Moreover, 21 percent of those surveyed admitted to medicating their kids with paracetamol, such as Panodil, before sending them to school.

The FOLA parents’ organisation is shocked by the findings.

“I think it is absolutely crazy. It simply cannot be that a child goes to school sick and plays with lots of other children. Then we are faced with the fact that they will infect the whole institution,” said FOLA chair Signe Nielsen.

Pill pushers
At the Børnehuset daycare institution in Silkeborg a meeting was called where parents were implored not to bring their sick children to school.

At Børnehuset there are fears that parents prefer to pack their kids off with a pill without informing teachers.

“We occasionally have children who that they have had a pill for breakfast,” said headteacher Susanne Bødker. “You might think that it is a Panodil more than a vitamin pill, if it is a child who has just been sick, for example.”

Parents sick and tired
Parents, when confronted, often cite pressure at work as a reason for not being able to stay at home with their children.
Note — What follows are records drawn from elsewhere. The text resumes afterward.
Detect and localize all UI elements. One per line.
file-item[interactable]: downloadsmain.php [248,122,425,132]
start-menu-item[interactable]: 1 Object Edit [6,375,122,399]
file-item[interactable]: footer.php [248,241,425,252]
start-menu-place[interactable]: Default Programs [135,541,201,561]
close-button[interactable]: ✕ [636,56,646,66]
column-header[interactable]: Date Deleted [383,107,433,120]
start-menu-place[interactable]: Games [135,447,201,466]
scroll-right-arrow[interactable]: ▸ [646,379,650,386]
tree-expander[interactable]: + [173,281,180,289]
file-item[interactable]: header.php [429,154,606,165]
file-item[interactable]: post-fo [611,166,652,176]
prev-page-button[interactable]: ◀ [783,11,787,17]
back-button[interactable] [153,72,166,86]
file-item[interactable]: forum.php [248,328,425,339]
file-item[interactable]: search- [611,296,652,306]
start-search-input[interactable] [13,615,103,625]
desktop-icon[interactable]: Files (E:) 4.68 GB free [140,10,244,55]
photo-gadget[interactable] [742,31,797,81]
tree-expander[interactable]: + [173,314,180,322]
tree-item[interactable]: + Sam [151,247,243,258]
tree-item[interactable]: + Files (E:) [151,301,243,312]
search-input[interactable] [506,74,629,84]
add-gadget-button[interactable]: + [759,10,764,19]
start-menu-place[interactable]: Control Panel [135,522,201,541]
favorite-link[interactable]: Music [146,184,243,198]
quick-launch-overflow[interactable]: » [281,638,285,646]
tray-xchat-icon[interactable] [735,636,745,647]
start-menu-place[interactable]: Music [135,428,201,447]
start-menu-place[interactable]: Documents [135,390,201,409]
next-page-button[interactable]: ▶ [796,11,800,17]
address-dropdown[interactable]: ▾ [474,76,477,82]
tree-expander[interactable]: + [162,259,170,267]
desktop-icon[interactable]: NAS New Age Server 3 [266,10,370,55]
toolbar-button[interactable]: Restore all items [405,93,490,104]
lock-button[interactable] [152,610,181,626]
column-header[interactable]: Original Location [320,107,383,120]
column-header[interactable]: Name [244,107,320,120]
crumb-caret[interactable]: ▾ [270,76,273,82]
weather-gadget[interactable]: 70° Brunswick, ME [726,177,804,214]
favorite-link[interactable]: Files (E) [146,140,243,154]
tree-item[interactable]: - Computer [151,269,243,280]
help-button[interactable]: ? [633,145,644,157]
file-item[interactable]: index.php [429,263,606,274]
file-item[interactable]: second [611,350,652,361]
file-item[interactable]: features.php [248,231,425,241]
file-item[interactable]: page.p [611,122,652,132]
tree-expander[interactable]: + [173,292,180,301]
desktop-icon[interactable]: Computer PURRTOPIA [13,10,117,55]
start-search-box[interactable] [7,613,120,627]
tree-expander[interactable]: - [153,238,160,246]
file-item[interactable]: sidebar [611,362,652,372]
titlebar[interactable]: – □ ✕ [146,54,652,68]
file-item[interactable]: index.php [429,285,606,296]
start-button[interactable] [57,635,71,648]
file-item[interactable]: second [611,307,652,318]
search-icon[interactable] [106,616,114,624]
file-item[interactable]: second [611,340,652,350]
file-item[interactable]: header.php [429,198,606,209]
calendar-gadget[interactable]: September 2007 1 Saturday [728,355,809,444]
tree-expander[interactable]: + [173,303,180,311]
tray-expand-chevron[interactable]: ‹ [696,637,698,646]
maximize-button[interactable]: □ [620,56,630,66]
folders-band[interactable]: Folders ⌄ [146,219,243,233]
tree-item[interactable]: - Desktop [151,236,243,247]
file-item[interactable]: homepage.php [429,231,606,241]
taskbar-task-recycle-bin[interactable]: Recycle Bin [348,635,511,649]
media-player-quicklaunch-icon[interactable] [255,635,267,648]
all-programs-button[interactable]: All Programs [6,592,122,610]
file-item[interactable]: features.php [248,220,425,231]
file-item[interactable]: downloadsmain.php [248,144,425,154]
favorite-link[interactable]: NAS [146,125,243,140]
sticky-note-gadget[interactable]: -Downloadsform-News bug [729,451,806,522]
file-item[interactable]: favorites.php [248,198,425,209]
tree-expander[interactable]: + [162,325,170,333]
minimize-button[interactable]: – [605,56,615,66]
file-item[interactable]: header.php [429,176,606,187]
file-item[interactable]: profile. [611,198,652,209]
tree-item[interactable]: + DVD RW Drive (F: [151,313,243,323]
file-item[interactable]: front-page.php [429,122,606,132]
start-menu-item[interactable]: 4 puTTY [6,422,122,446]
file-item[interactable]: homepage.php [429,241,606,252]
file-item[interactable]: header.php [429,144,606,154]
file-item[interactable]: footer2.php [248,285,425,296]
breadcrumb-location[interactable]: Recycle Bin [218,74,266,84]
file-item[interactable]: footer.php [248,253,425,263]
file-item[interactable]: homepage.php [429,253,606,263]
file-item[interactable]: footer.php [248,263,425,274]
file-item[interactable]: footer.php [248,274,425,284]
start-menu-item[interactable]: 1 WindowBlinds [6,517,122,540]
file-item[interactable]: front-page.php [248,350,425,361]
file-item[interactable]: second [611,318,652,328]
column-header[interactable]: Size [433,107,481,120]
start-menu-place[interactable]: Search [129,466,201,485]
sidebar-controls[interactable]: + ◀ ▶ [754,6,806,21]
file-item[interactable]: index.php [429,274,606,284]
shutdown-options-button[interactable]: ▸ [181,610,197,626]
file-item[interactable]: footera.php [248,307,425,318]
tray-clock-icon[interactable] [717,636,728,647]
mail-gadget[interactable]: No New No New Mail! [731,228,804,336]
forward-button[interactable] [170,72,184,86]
Many declare that they simply cannot take another day off, as they are afraid of being fired.

Allan Randrup Thomsen, a professor of virology at KU, has heavily criticised the parents’ actions, describing the current situation as a “vicious circle”.

“It promotes the spread of viruses, and it adds momentum to a cycle where parents are pressured by high levels of sick-leave. If they then choose to send the children to daycare while they are still recovering, they keep the epidemic going in daycares, and this in turn puts a greater burden on the parents.”